Copy out every line of the listing in which "safety" appears.

»»

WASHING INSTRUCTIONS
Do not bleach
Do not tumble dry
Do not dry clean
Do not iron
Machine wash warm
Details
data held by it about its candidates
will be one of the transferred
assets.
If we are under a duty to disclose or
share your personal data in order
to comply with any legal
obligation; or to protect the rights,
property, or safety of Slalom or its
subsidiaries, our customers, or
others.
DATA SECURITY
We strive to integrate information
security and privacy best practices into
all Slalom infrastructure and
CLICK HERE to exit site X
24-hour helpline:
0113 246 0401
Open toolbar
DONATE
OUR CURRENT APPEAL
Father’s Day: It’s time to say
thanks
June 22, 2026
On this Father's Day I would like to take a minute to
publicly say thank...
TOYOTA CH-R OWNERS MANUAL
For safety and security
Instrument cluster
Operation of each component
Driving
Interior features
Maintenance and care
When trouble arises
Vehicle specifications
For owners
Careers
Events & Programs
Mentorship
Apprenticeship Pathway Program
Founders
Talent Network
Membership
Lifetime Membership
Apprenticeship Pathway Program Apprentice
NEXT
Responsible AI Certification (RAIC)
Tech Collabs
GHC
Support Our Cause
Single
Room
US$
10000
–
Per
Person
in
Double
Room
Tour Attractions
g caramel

««

▶ Solution to this problem:
property, or safety of Slalom or its
For safety and security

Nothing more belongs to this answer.